Regional 3PLs often focus on specific industries or geographic markets, offering high-touch service and tailored operational models aligned to those needs.
Pros:
- Industry expertise
- Dedicated account management
- Flexible customization
- Strong local carrier relationships
Cons:
- Limited geographic coverage
- Scalability constraints as volume increases
- Technology and integration depth may vary
These providers can be strong fits for brands with specialized handling or compliance needs, but as order volume, geographic reach, or system complexity grows, companies may need a partner with broader infrastructure and integration capabilities.
What is the best fulfillment provider for B2B?
There is no one-size-fits-all answer. The best fulfillment provider for B2B depends on your business size, order volume, product type, and growth plans:
- Early stage DTC + retail brands: ShipBob
- Heavy or oversized freight: Red Stag
- Global enterprise supply chains: DHL Supply Chain
- International-first logistics strategy: Flexport
- Freight-centred, compliance-driven, multi-node B2B growth: Flowspace
How to choose the right B2B fulfillment partner
Before signing, ask:
- Is freight coordination a core competency or an add-on service?
- How do they manage EDI and retailer compliance workflows?
- What are their OTIF and inventory accuracy benchmarks?
- Can they support distributed inventory strategy?
- Will scaling require a full network migration?
- How transparent are reporting and pricing?
The right B2B partner should strengthen retail relationships, protect margin, and scale with your growth.
A fulfillment partner built for scale
For growing brands, the difference isn’t whether a 3PL offers B2B—it’s whether freight, compliance, and distributed inventory are core to how it operates.
B2B fulfillment requires precise PO execution, EDI accuracy, freight coordination, and real-time visibility.
Flowspace is designed to support that level of complexity. With nationwide fulfillment infrastructure, centralized technology, and industry experience managing B2B, Flowspace helps brands reduce operational risk while building a scalable foundation for long-term growth.
Ready to strengthen your B2B fulfillment strategy? Get a free quote today.
B2B fulfillment provider FAQ
What is the best fulfillment provider for B2B companies?
The best B2B fulfillment provider depends on freight volume, compliance requirements, order complexity, and growth plans. Brands with palletized shipments, EDI workflows, and retail routing guide requirements typically need a 3PL built for PO-driven operations, freight coordination, and distributed inventory management.
How is B2B fulfillment different from ecommerce fulfillment?
B2B fulfillment is structured around purchase orders, palletized freight shipments, EDI transactions, and retailer compliance requirements. Ecommerce (DTC) fulfillment focuses primarily on individual parcel shipments, consumer checkout orders, and simpler operational workflows.
What should B2B companies look for in a 3PL?
B2B companies should prioritize freight expertise, EDI capabilities, routing guide compliance support, ERP or OMS integrations, and distributed inventory infrastructure. Accurate purchase order processing and timely ASN transmission are critical to maintaining retail relationships and avoiding chargebacks.
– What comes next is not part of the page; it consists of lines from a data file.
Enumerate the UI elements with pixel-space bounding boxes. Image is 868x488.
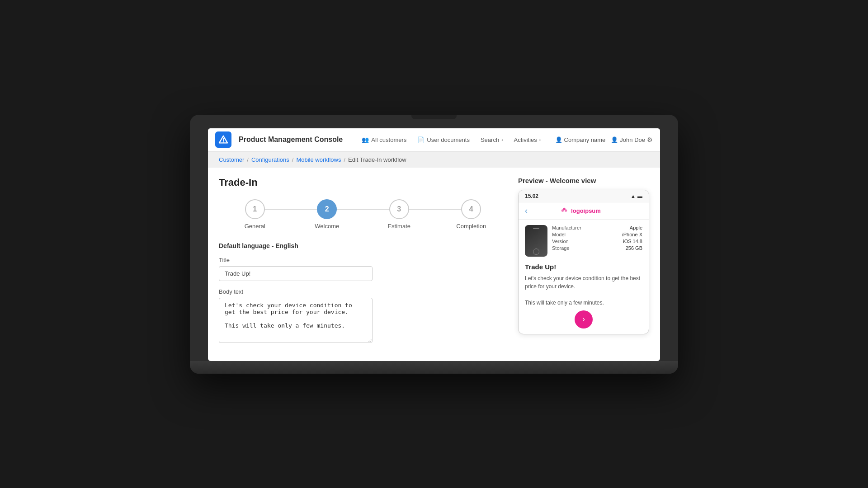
title-label: Title	[219, 257, 507, 263]
page-title: Trade-In	[219, 177, 507, 188]
user-icon: 👤	[611, 136, 618, 143]
step-circle-1: 1	[245, 199, 265, 219]
breadcrumb-mobile-workflows[interactable]: Mobile workflows	[296, 156, 341, 163]
stepper: 1 General 2 Welcome 3 Estim	[219, 199, 507, 230]
step-label-1: General	[245, 223, 265, 230]
nav-search[interactable]: Search ›	[476, 134, 508, 146]
documents-icon: 📄	[417, 136, 425, 143]
breadcrumb-sep-1: /	[247, 156, 249, 163]
body-field-group: Body text Let's check your device condit…	[219, 288, 507, 345]
phone-logo-icon	[560, 206, 568, 215]
phone-mockup: 15.02 ▲ ▬ ‹	[518, 190, 649, 334]
laptop-base	[190, 361, 678, 374]
phone-trade-body: Let's check your device condition to get…	[525, 274, 642, 307]
svg-point-2	[223, 142, 224, 143]
phone-time: 15.02	[525, 193, 538, 199]
nav-all-customers[interactable]: 👥 All customers	[357, 134, 411, 146]
body-textarea[interactable]: Let's check your device condition to get…	[219, 298, 373, 343]
breadcrumb: Customer / Configurations / Mobile workf…	[208, 152, 660, 168]
nav-activities[interactable]: Activities ›	[509, 134, 545, 146]
svg-point-5	[565, 209, 567, 211]
step-label-3: Estimate	[387, 223, 410, 230]
phone-body: Manufacturer Apple Model iPhone X Versio…	[519, 220, 649, 334]
step-label-2: Welcome	[315, 223, 339, 230]
spec-version: Version iOS 14.8	[552, 239, 642, 244]
title-field-group: Title	[219, 257, 507, 281]
nav-items: 👥 All customers 📄 User documents Search …	[357, 134, 547, 146]
left-panel: Trade-In 1 General 2 Welcome	[219, 177, 507, 352]
breadcrumb-configurations[interactable]: Configurations	[251, 156, 289, 163]
breadcrumb-current: Edit Trade-In workflow	[348, 156, 406, 163]
customers-icon: 👥	[362, 136, 369, 143]
section-label: Default language - English	[219, 242, 507, 249]
step-1[interactable]: 1 General	[219, 199, 291, 230]
title-input[interactable]	[219, 266, 373, 281]
company-name-nav[interactable]: 👤 Company name	[555, 136, 606, 143]
phone-back-button[interactable]: ‹	[525, 206, 528, 216]
preview-title: Preview - Welcome view	[518, 177, 649, 184]
step-circle-4: 4	[461, 199, 481, 219]
logo-icon	[218, 135, 228, 145]
app-header: Product Management Console 👥 All custome…	[208, 128, 660, 152]
app-logo	[215, 131, 231, 148]
phone-status-bar: 15.02 ▲ ▬	[519, 190, 649, 202]
step-2[interactable]: 2 Welcome	[291, 199, 363, 230]
body-label: Body text	[219, 288, 507, 295]
step-label-4: Completion	[456, 223, 486, 230]
step-circle-2: 2	[317, 199, 337, 219]
spec-model: Model iPhone X	[552, 232, 642, 237]
spec-manufacturer: Manufacturer Apple	[552, 225, 642, 230]
search-arrow-icon: ›	[501, 137, 503, 142]
wifi-icon: ▲	[631, 193, 636, 199]
activities-arrow-icon: ›	[539, 137, 541, 142]
device-image	[525, 225, 547, 257]
phone-nav-bar: ‹ logoipsum	[519, 202, 649, 220]
battery-icon: ▬	[637, 193, 642, 199]
user-settings-icon: ⚙	[647, 136, 653, 143]
phone-status-icons: ▲ ▬	[631, 193, 642, 199]
breadcrumb-sep-2: /	[292, 156, 294, 163]
device-info-row: Manufacturer Apple Model iPhone X Versio…	[525, 225, 642, 257]
right-panel: Preview - Welcome view 15.02 ▲ ▬ ‹	[518, 177, 649, 352]
step-circle-3: 3	[389, 199, 409, 219]
app-title: Product Management Console	[239, 136, 343, 144]
device-specs: Manufacturer Apple Model iPhone X Versio…	[552, 225, 642, 257]
step-4[interactable]: 4 Completion	[435, 199, 508, 230]
nav-right: 👤 Company name 👤 John Doe ⚙	[555, 136, 653, 143]
phone-logo: logoipsum	[560, 206, 601, 215]
main-content: Trade-In 1 General 2 Welcome	[208, 168, 660, 361]
step-3[interactable]: 3 Estimate	[363, 199, 435, 230]
breadcrumb-sep-3: /	[344, 156, 345, 163]
user-nav[interactable]: 👤 John Doe ⚙	[611, 136, 653, 143]
phone-cta-button[interactable]: ›	[575, 310, 593, 328]
company-icon: 👤	[555, 136, 562, 143]
nav-user-documents[interactable]: 📄 User documents	[413, 134, 474, 146]
spec-storage: Storage 256 GB	[552, 245, 642, 251]
breadcrumb-customer[interactable]: Customer	[219, 156, 244, 163]
phone-trade-title: Trade Up!	[525, 263, 642, 271]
Do all 3PLs support EDI and retailer compliance?
No. While many 3PLs offer B2B fulfillment, not all are structured to manage EDI workflows, ASN accuracy, routing guide compliance, and chargeback prevention at scale. These capabilities should be verified during the vendor evaluation process.
Can one fulfillment provider support both DTC and B2B?
Yes, some providers like Flowspace support omnichannel fulfillment across DTC and B2B. Brands with freight-heavy or compliance-intensive wholesale programs should confirm that B2B infrastructure is core to the provider’s operating model—not an add-on to parcel-based ecommerce fulfillment.
Why does distributed inventory matter in B2B fulfillment?
Distributed inventory reduces freight costs, shortens transit times to retailer distribution centers, improves OTIF (on-time, in-full) performance, and mitigates regional disruption risk. Multi-location fulfillment becomes increasingly important as wholesale volume and geographic reach expand.